# Cruise liner Boudicca Fire



## stevekelly10 (Apr 3, 2012)

Fred. Olsen Incident on Boudicca Fred. Olsen Cruise Lines can confirm that there was a fire on board its 880-guest cruise ship, Boudicca, at around 4am on Sunday 25th January 2015, when she was sailing off the coast of Casablanca, Morocco. The fire was in the Engine Room, but has now been extinguished, and no guests or crew have been injured. Guests’ services have now been restored, and guests have been kept informed of the situation at all times. The ship is currently underway on one main engine with propulsion. Following the loss of propulsion system, Boudicca listed for a short period, but is now fully stable, and there is no danger to guests or crew. The safety of all guests and crew on board Boudicca is Fred. Olsen Cruise Line’s utmost priority, the ship will liaise with the relevant maritime authorities, should any need emerge. Boudicca is currently on an 18-night D1502 ‘Cape Verde & the Canaries’ cruise, which departed from Southampton on 20th January 2015. The ship sailed from Cadiz, Spain on Saturday 24thJanuary 2015, and is scheduled to arrive in Arrecife, Lanzarote tomorrow morning, Monday 26thJanuary 2015. Last updated: Sunday, 25th January 2015 at 09:44


----------



## Day Sailor (Nov 9, 2014)

At some point the general public will realise that cruising is a high risk sport and bookings will drop. Suddenly all the new super-cruise liners will be unprofitable and nobody will have seen it coming, a bit like a stock market crash.


----------



## cubpilot (Aug 18, 2008)

Very unlikely that the poplarity of cruises will diminish due to incidents on board. Small problems gives people something to talk about afterwards and bigger problems say with food poisoning give them a chance to complain and perhaps get another free cruise later.
Mind you car ferries give me more concern but I still use them out of necessity a couple of times a year and gambol that it is not my turn for trouble.


----------



## Day Sailor (Nov 9, 2014)

You could be right, people still go skiing and mountain climbing. It might be put in the same bracket on your holiday insurance though.


----------



## ben27 (Dec 27, 2012)

good day stevekelly10.sm.yesterday,20:01.re:cruise liner boudicca fire.thank you for the news item.good to hear nobody hurt.regards ben27


----------



## litz (Aug 20, 2012)

as more reports come out, more will become clear, but it sounds like they had a pretty textbook case of fire, extinguishment, then emergency systems/services to limp home.


----------



## borderreiver (Oct 11, 2008)

ais showing her stopped at sea.


----------



## borderreiver (Oct 11, 2008)

now back at 10 kts. but what is she doing??


----------



## stevekelly10 (Apr 3, 2012)

updates here 
http://media.fredolsencruises.com/pressreleases/boudicca-update-1109305


----------



## Day Sailor (Nov 9, 2014)

borderreiver said:


> now back at 10 kts. but what is she doing??

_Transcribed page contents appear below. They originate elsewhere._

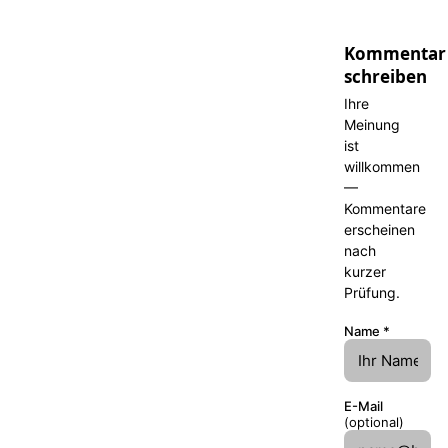
Kommentar
schreiben
Ihre
Meinung
ist
willkommen
—
Kommentare
erscheinen
nach
kurzer
Prüfung.
Name
*
E-Mail
(optional)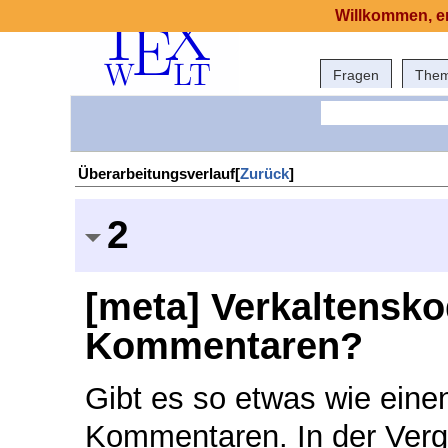
Willkommen, er
Fragen
The
Überarbeitungsverlauf[
Zurück
]
2
[meta] Verkaltensk
Kommentaren?
Gibt es so etwas wie eine
Kommentaren. In der Verg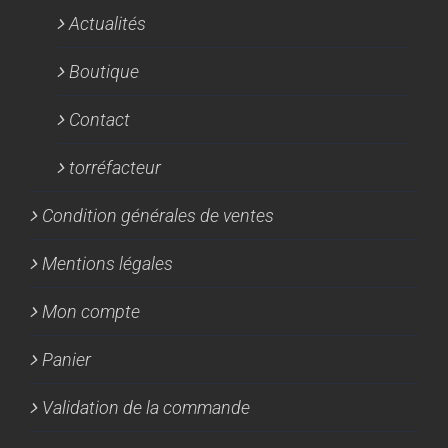
Actualités
Boutique
Contact
torréfacteur
Condition générales de ventes
Mentions légales
Mon compte
Panier
Validation de la commande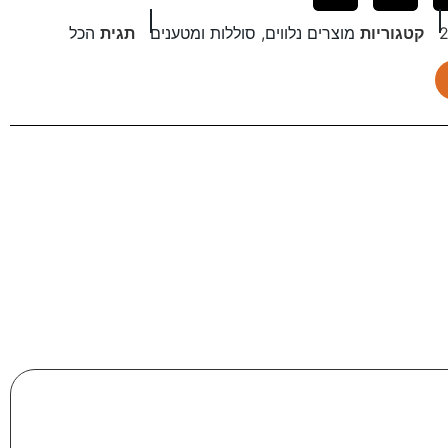
קטגוריות
מוצרים נלווים
,
סוללות ומטענים
תגית
הכל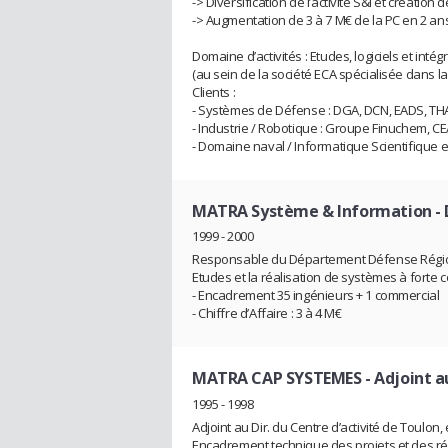
-> Diversification de l’activité S&I et création
-> Augmentation de 3 à 7 M€ de la PC en 2 an
Domaine d’activités : Etudes, logiciels et inté
(au sein de la société ECA spécialisée dans 
Clients :
- Systèmes de Défense : DGA, DCN, EADS, TH
- Industrie / Robotique : Groupe Finuchem, CE
- Domaine naval / Informatique Scientifique
MATRA Système & Information
- 
1999 - 2000
Responsable du Département Défense Régio
Etudes et la réalisation de systèmes à forte 
- Encadrement 35 ingénieurs + 1 commercial
- Chiffre d’Affaire : 3 à 4 M€
MATRA CAP SYSTEMES
- Adjoint a
1995 - 1998
Adjoint au Dir. du Centre d’activité de Toulon,
Encadrement technique des projets et des rép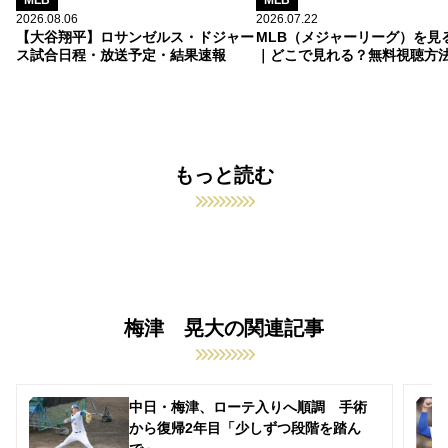
2026.08.06
2026.07.22
【大谷翔平】ロサンゼルス・ドジャー
MLB（メジャーリーグ）を見
ス試合日程・放送予定・結果速報
｜どこで見れる？無料視聴方
もっと読む
梅津 晃大の関連記事
中日・梅津、ローテ入りへ順調 手術
から復帰2年目「少しずつ段階を踏ん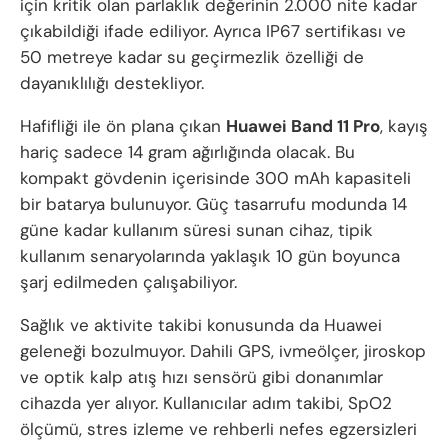
için kritik olan parlaklık değerinin 2.000 nite kadar
çıkabildiği ifade ediliyor. Ayrıca IP67 sertifikası ve
50 metreye kadar su geçirmezlik özelliği de
dayanıklılığı destekliyor.
Hafifliği ile ön plana çıkan
Huawei Band 11 Pro
, kayış
hariç sadece 14 gram ağırlığında olacak. Bu
kompakt gövdenin içerisinde 300 mAh kapasiteli
bir batarya bulunuyor. Güç tasarrufu modunda 14
güne kadar kullanım süresi sunan cihaz, tipik
kullanım senaryolarında yaklaşık 10 gün boyunca
şarj edilmeden çalışabiliyor.
Sağlık ve aktivite takibi konusunda da Huawei
geleneği bozulmuyor. Dahili GPS, ivmeölçer, jiroskop
ve optik kalp atış hızı sensörü gibi donanımlar
cihazda yer alıyor. Kullanıcılar adım takibi, SpO2
ölçümü, stres izleme ve rehberli nefes egzersizleri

Could just be ghosts in the machine, as I move the mouse around I get one report saying she was doing ten knots on course at 0500 UT and another saying she is drifting 230 deg at one knot with a zero time stamp. Perhaps she is out of range or just on the limits.

SteveKelley
Haha typical British Rail/airlines style, not up to date and everyone is having a jolly time (not mentioning the engine room crew up to their armpits in alligators whilst trying to drain the swamp).


----------



## Day Sailor (Nov 9, 2014)

She is in harbour now according to AIS.


----------



## Pompeyfan (Aug 9, 2005)

*Latest news*

http://www.google.co.uk/url?sa=t&rc...sbSQiK_BF3YqX2Zu15DkwpQ&bvm=bv.85076809,d.ZGU


----------



## litz (Aug 20, 2012)

Yep, rest of current cruise canceled ... next cruise still officially on schedule, but who knows ...

Sounds like they must have had quite an inferno going, but the safety systems apparently did their job.

Does this ship have multiple engine rooms?


----------



## David Wilcockson (Jul 10, 2005)

Has anyone got an update on the Boudicca, I see from the AIS that she is `making` 1.5 knts off Finisterre. Could she be under tow?
Cheers,
David


----------



## Day Sailor (Nov 9, 2014)

Destination Southampton apparently. ETA given as 1900 tomorrow.


----------



## Pompeyfan (Aug 9, 2005)

She is due today at 2100 to berth 38/9 according to VTS Southampton leaving tomorrow at 2130 for her next cruise.


----------